Author Response File: Author Response.pdf

Reviewer 3 Report

The authors present an unusual case of biliary cast syndrome in a patient that has not undergone hepatic transplant. The case is well structured and clearly presented. The imagistic is suggestive.

However the Discussion could be enlarged, with a paragraph regarding the management of such cases, and the references updated accordingly

Author Response

 We would like to thank the Editor and the Reviewers for their meticulous review of our manuscript and for their insightful comments, which we believe have helped us provide a more balanced account of our research. We have carefully revised our manuscript according to your suggestions and made the necessary changes.
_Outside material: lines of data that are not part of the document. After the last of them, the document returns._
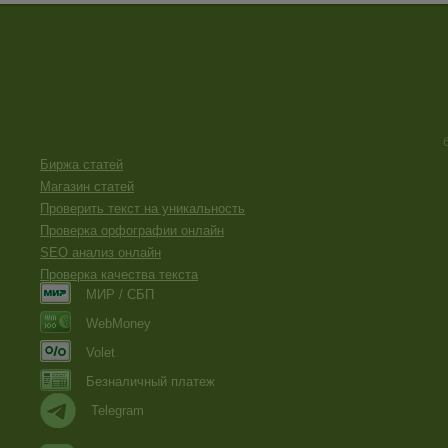
Биржа статей
Магазин статей
Проверить текст на уникальность
Проверка орфографии онлайн
SEO анализ онлайн
Проверка качества текста
МИР / СБП
WebMoney
Volet
Безналичный платеж
Telegram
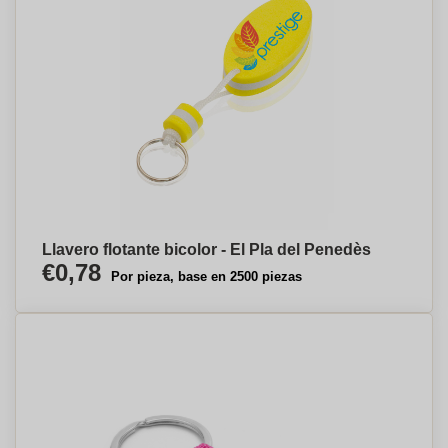
Llavero flotante bicolor - El Pla del Penedès
€0,78
Por pieza, base en 2500 piezas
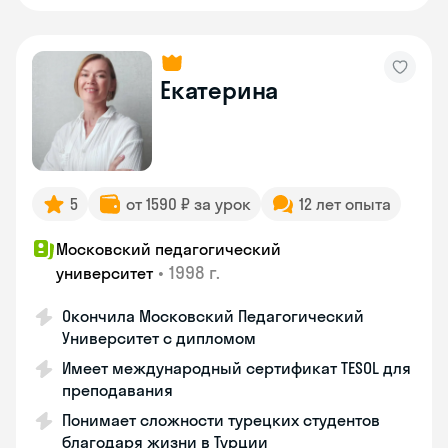
Екатерина
5
от 1590 ₽ за урок
12 лет опыта
Московский педагогический
•
1998 г.
университет
Окончила Московский Педагогический
Университет с дипломом
Имеет международный сертификат TESOL для
преподавания
Понимает сложности турецких студентов
благодаря жизни в Турции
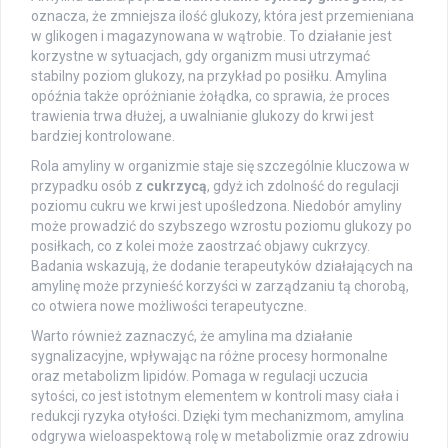
oznacza, że zmniejsza ilość glukozy, która jest przemieniana
w glikogen i magazynowana w wątrobie. To działanie jest
korzystne w sytuacjach, gdy organizm musi utrzymać
stabilny poziom glukozy, na przykład po posiłku. Amylina
opóźnia także opróżnianie żołądka, co sprawia, że proces
trawienia trwa dłużej, a uwalnianie glukozy do krwi jest
bardziej kontrolowane.
Rola amyliny w organizmie staje się szczególnie kluczowa w
przypadku osób z
cukrzycą
, gdyż ich zdolność do regulacji
poziomu cukru we krwi jest upośledzona. Niedobór amyliny
może prowadzić do szybszego wzrostu poziomu glukozy po
posiłkach, co z kolei może zaostrzać objawy cukrzycy.
Badania wskazują, że dodanie terapeutyków działających na
amylinę może przynieść korzyści w zarządzaniu tą chorobą,
co otwiera nowe możliwości terapeutyczne.
Warto również zaznaczyć, że amylina ma działanie
sygnalizacyjne, wpływając na różne procesy hormonalne
oraz metabolizm lipidów. Pomaga w regulacji uczucia
sytości, co jest istotnym elementem w kontroli masy ciała i
redukcji ryzyka otyłości. Dzięki tym mechanizmom, amylina
odgrywa wieloaspektową rolę w metabolizmie oraz zdrowiu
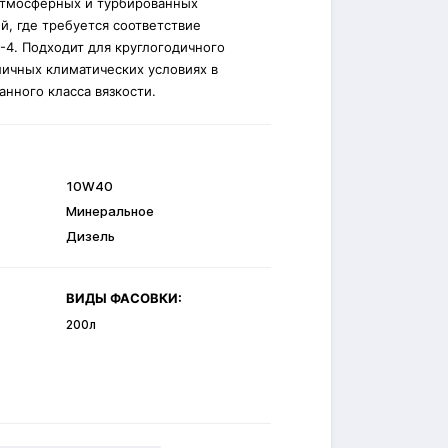
атмосферных и турбированных
й, где требуется соответствие
-4. Подходит для круглогодичного
личных климатических условиях в
анного класса вязкости.
10W40
Минеральное
Дизель
ВИДЫ ФАСОВКИ:
200л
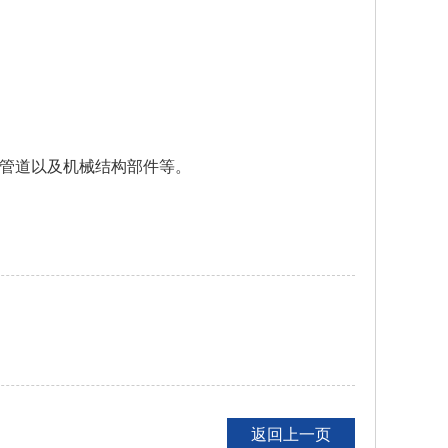
管道以及机械结构部件等。
返回上一页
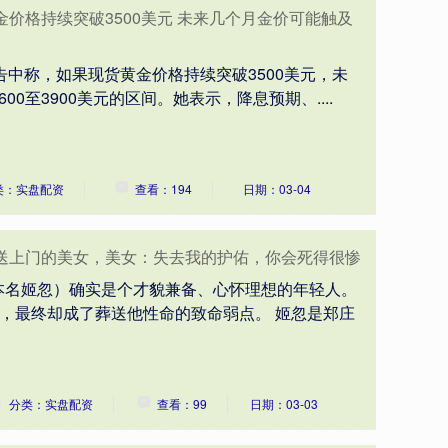
金价格持续突破3500美元 未来几个月金价可能触及
一份报告中称，如果现货黄金价格持续突破3500美元，未
0至3900美元的区间。她表示，降息预期、....
类：实盘配资
查看：194
日期：03-04
绝送上门的美女，美女：失去我的护佑，你会死得很惨
本名姬忽）确实是个才貌兼备、心怀理想的年轻人。
”，最终却成了葬送他性命的致命弱点。 姬忽是郑庄
分类：实盘配资
查看：99
日期：03-03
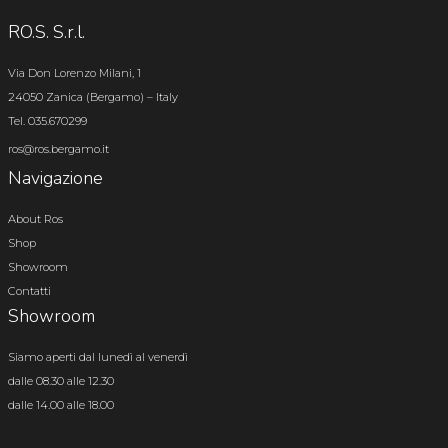
RO.S. S.r.l.
Via Don Lorenzo Milani, 1
24050 Zanica (Bergamo) – Italy
Tel. 035.670299
ros@ros.bergamo.it
Navigazione
About Ros
Shop
Showroom
Contatti
Showroom
Siamo aperti dal lunedì al venerdì
dalle 08.30 alle 12.30
dalle 14.00 alle 18.00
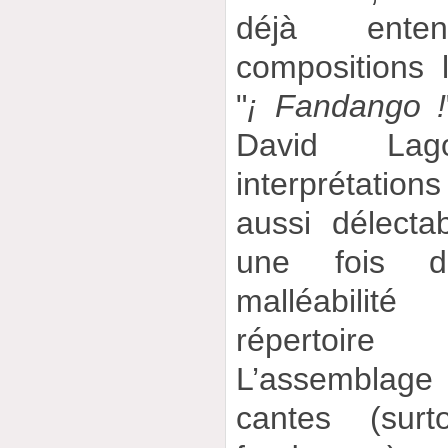
déjà ent
compositions l
"
¡ Fandango !
David La
interprétations
aussi délecta
une fois d
malléabili
répertoire
L’assemblag
cantes (surt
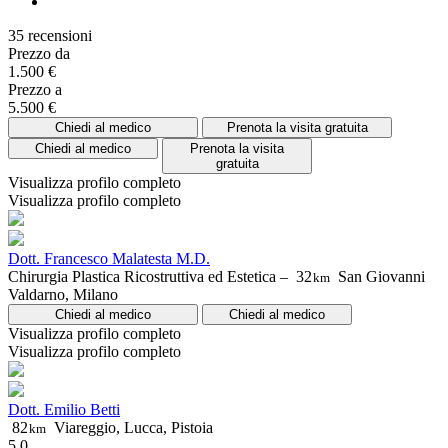
35 recensioni
Prezzo da
1.500 €
Prezzo a
5.500 €
Chiedi al medico
Prenota la visita gratuita
Chiedi al medico
Prenota la visita
gratuita
Visualizza profilo completo
Visualizza profilo completo
Dott. Francesco Malatesta M.D.
Chirurgia Plastica Ricostruttiva ed Estetica –
32
San Giovanni
km
Valdarno, Milano
Chiedi al medico
Chiedi al medico
Visualizza profilo completo
Visualizza profilo completo
Dott. Emilio Betti
82
Viareggio, Lucca, Pistoia
km
5.0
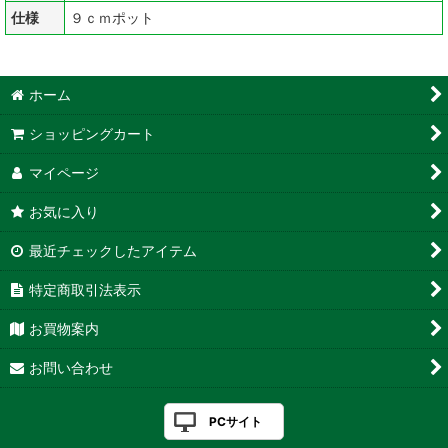
仕様
９ｃｍポット
ホーム
ショッピングカート
マイページ
お気に入り
最近チェックしたアイテム
特定商取引法表示
お買物案内
お問い合わせ
PCサイト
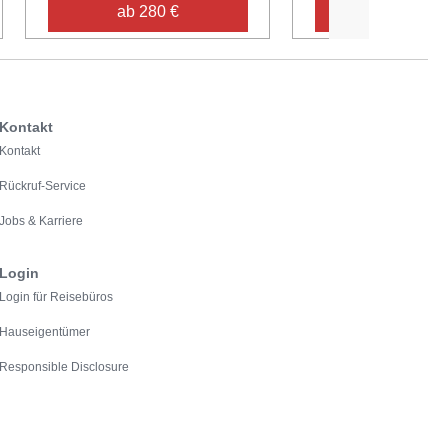
ab 280 €
ab 362 €
Kontakt
Kontakt
Rückruf-Service
Jobs & Karriere
Login
Login für Reisebüros
Hauseigentümer
Responsible Disclosure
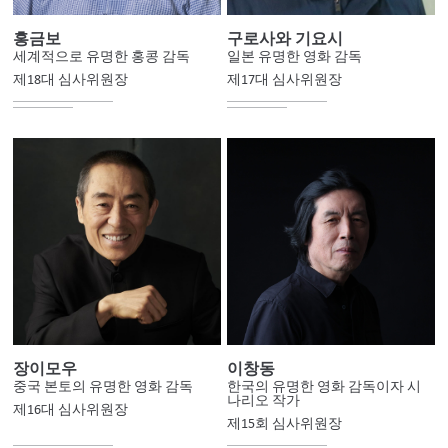
홍금보
구로사와 기요시
세계적으로 유명한 홍콩 감독
일본 유명한 영화 감독
제18대 심사위원장
제17대 심사위원장
장이모우
이창동
중국 본토의 유명한 영화 감독
한국의 유명한 영화 감독이자 시
나리오 작가
제16대 심사위원장
제15회 심사위원장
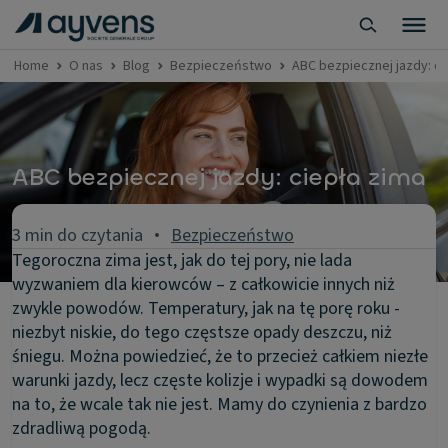
Home
O nas
Blog
Bezpieczeństwo
ABC bezpiecznej jazdy: ci
ABC bezpiecznej jazdy: ciepła zima
3 min do czytania
Bezpieczeństwo
Tegoroczna zima jest, jak do tej pory, nie lada
wyzwaniem dla kierowców – z całkowicie innych niż
zwykle powodów. Temperatury, jak na tę porę roku -
niezbyt niskie, do tego częstsze opady deszczu, niż
śniegu. Można powiedzieć, że to przecież całkiem niezłe
warunki jazdy, lecz częste kolizje i wypadki są dowodem
na to, że wcale tak nie jest. Mamy do czynienia z bardzo
zdradliwą pogodą.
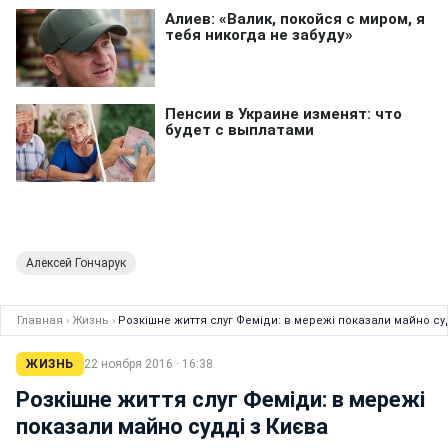
Алексей Гончарук
Главная
›
Жизнь
›
Розкішне життя слуг Феміди: в мережі показали майно су
ЖИЗНЬ
22 ноября 2016 · 16:38
Розкішне життя слуг Феміди: в мережі
показали майно судді з Києва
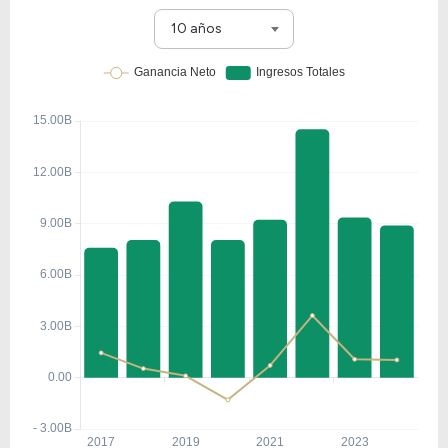
10 años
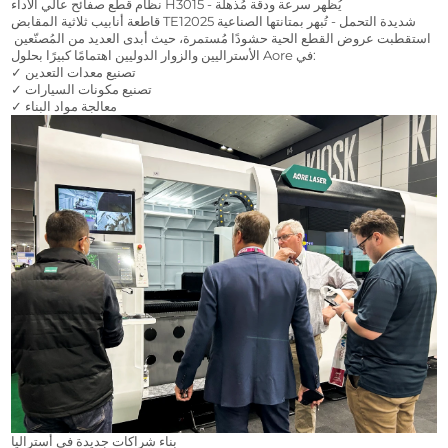
نظام قطع صفائح عالي الأداء H3015 - يُظهر سرعة ودقة مُذهلة
قاطعة أنابيب ثلاثية المقابض TE12025 شديدة التحمل - تُبهر بمتانتها الصناعية
استقطبت عروض القطع الحية حشودًا مُستمرة، حيث أبدى العديد من المُصنّعين 
الأستراليين والزوار الدوليين اهتمامًا كبيرًا بحلول Aore في:
✓ تصنيع معدات التعدين
✓ تصنيع مكونات السيارات
✓ معالجة مواد البناء
بناء شراكات جديدة في أستراليا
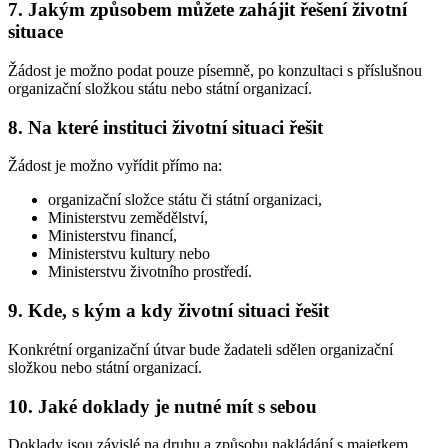
7. Jakým způsobem můžete zahájit řešení životní
situace
Žádost je možno podat pouze písemně, po konzultaci s příslušnou
organizační složkou státu nebo státní organizací.
8. Na které instituci životní situaci řešit
Žádost je možno vyřídit přímo na:
organizační složce státu či státní organizaci,
Ministerstvu zemědělství,
Ministerstvu financí,
Ministerstvu kultury nebo
Ministerstvu životního prostředí.
9. Kde, s kým a kdy životní situaci řešit
Konkrétní organizační útvar bude žadateli sdělen organizační
složkou nebo státní organizací.
10. Jaké doklady je nutné mít s sebou
Doklady jsou závislé na druhu a způsobu nakládání s majetkem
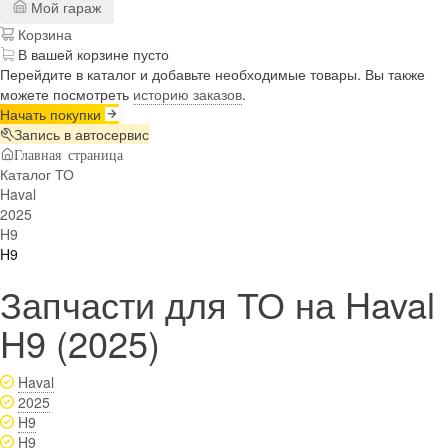
Мой гараж
Корзина
В вашей корзине пусто
Перейдите в каталог и добавьте необходимые товары. Вы также
можете посмотреть
историю заказов
.
Начать покупки
Запись в автосервис
Главная страница
Каталог ТО
Haval
2025
H9
H9
Запчасти для ТО на Haval
H9 (2025)
Haval
2025
H9
H9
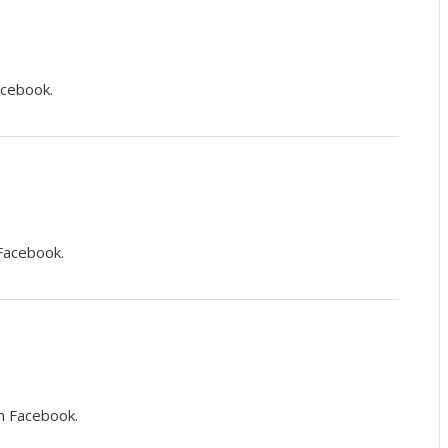
acebook.
 Facebook.
on Facebook.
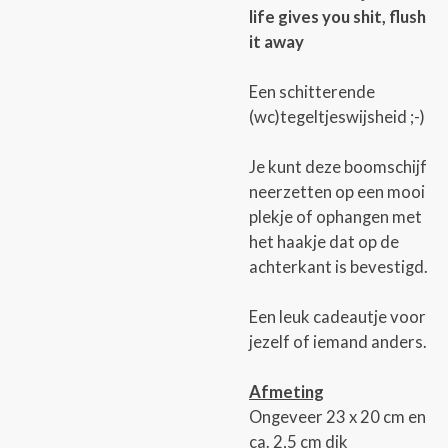
life gives you shit, flush
it away
Een schitterende
(wc)tegeltjeswijsheid ;-)
Je kunt deze boomschijf
neerzetten op een mooi
plekje of ophangen met
het haakje dat op de
achterkant is bevestigd.
Een leuk cadeautje voor
jezelf of iemand anders.
Afmeting
Ongeveer 23 x 20 cm en
ca. 2,5 cm dik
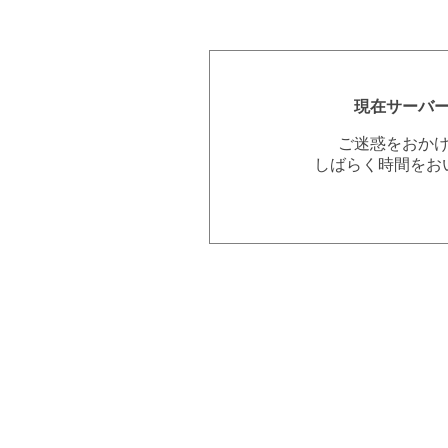
現在サーバ
ご迷惑をおか
しばらく時間をお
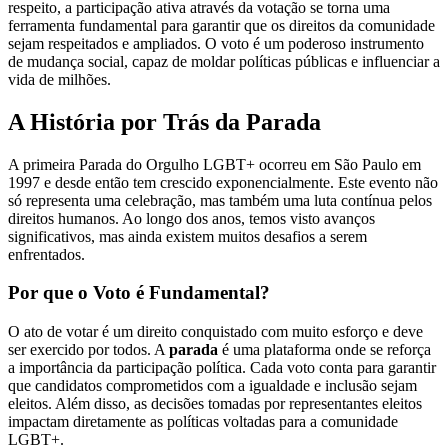
respeito, a participação ativa através da votação se torna uma
ferramenta fundamental para garantir que os direitos da comunidade
sejam respeitados e ampliados. O voto é um poderoso instrumento
de mudança social, capaz de moldar políticas públicas e influenciar a
vida de milhões.
A História por Trás da Parada
A primeira Parada do Orgulho LGBT+ ocorreu em São Paulo em
1997 e desde então tem crescido exponencialmente. Este evento não
só representa uma celebração, mas também uma luta contínua pelos
direitos humanos. Ao longo dos anos, temos visto avanços
significativos, mas ainda existem muitos desafios a serem
enfrentados.
Por que o Voto é Fundamental?
O ato de votar é um direito conquistado com muito esforço e deve
ser exercido por todos. A
parada
é uma plataforma onde se reforça
a importância da participação política. Cada voto conta para garantir
que candidatos comprometidos com a igualdade e inclusão sejam
eleitos. Além disso, as decisões tomadas por representantes eleitos
impactam diretamente as políticas voltadas para a comunidade
LGBT+.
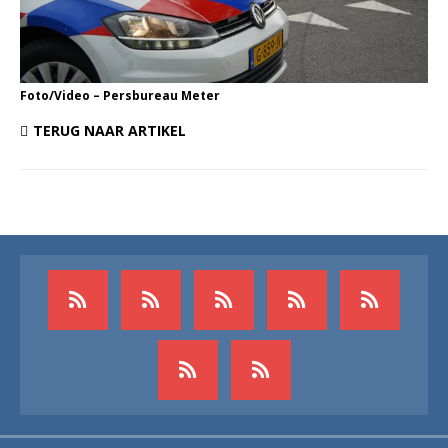
Foto/Video – Persbureau Meter
TERUG NAAR ARTIKEL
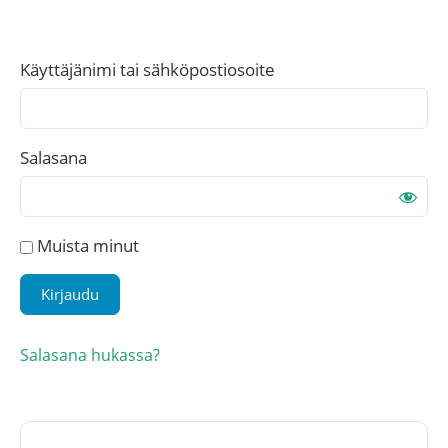
Käyttäjänimi tai sähköpostiosoite
Salasana
Muista minut
Salasana hukassa?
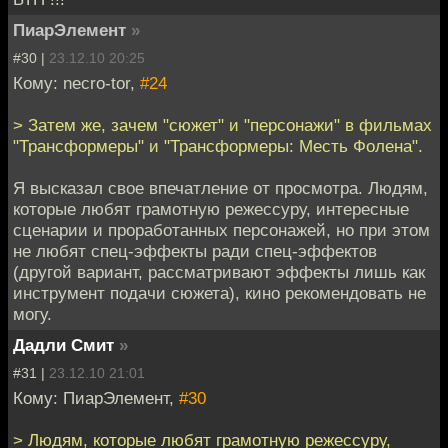
ПиарЭлемент
»
#30 |
23.12.10 20:25
Кому: necro-tor,
#24
> Затем же, зачем "сюжет" и "персонажи" в фильмах
"Трансформеры" и "Трансформеры: Месть Фолена".
Я высказал свое впечатление от просмотра. Людям,
которые любят грамотную режессуру, интересные
сценарии и проработанных персонажей, но при этом
не любят спец-эффекты ради спец-эффектов
(другой вариант, рассматривают эффекты лишь как
инструмент подачи сюжета), кино рекомендовать не
могу.
Дадли Смит
»
#31 |
23.12.10 21:01
Кому: ПиарЭлемент,
#30
> Людям, которые любят грамотную режессуру,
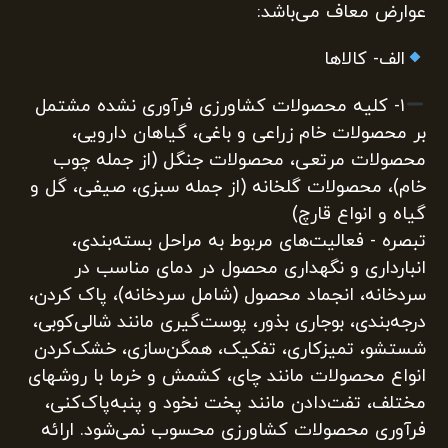
عوارض معاف می‌باشد:
الف‌- کالاها
۱‌- کلیه محصولات کشاورزی فرآوری نشده مشتمل
بر محصولات خام زراعی و باغی، گیاهان دارویی،
محصولات مرتعی، محصولات جنگل (از جمله چوب
خام)، محصولات گلخانه (از جمله سبزی، صیفی، گل و
گیاه و انواع قارچ)
تبصره ‌- فعالیت‌های مربوط به مراحل بسته‌بندی،
انبارداری و نگهداری محصول در دمای مناسب در
سردخانه، انجماد محصول (شامل سردخانه)، پاک کردن،
درجه‌بندی، بوجاری بذور، پوست‌گیری مانند شالی‌کوبی،
شستشو، تمیزکاری، تفکیک، همگن‌سازی، خشک‌کردن
انواع محصولات مانند چای، کشمش و خرما با روشهای
مختلف، تفت‌دادن مانند پخت نخود و پنبه‌پاک‌کنی،
فرآوری محصولات کشاورزی محسوب نمی‌شود. ارائه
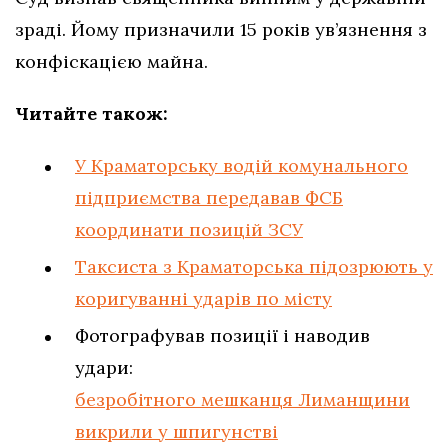
зраді. Йому призначили 15 років ув’язнення з
конфіскацією майна.
Читайте також:
У Краматорську водій комунального
підприємства передавав ФСБ
координати позицій ЗСУ
Таксиста з Краматорська підозрюють у
коригуванні ударів по місту
Фотографував позиції і наводив
удари:
безробітного мешканця Лиманщини
викрили у шпигунстві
Please find below our point-by-point responses to all comments.

 

 

 

Response to Reviewer 3 Comments

 

Point 1: The authors present an unusual case of biliary cast syndrome in a patient that has not undergone hepatic transplant. The case is well structured and clearly presented. The imagistic is suggestive. However the Discussion could be enlarged, with a paragraph regarding the management of such cases, and the references updated accordingly.

 

Response 1: We would like to thank you for your insightful comment. Based on your comment, I now understand that including a discussion of the patient's treatment in the case report would be more beneficial. I have added a paragraph to the discussion section regarding the general treatment of Biliary Cast Syndrome (BCS) and the treatment approach used in this particular case. I have also updated the references accordingly.

(Line 152-159 : added a paragraph to the discussion section

Reference 11-13 : updated the references)

Author Response File: Author Response.pdf

Round 2

Reviewer 1 Report

congratulations for your effort!

it is OK!

Reviewer 3 Report

The authors revised the manuscript according to the comments.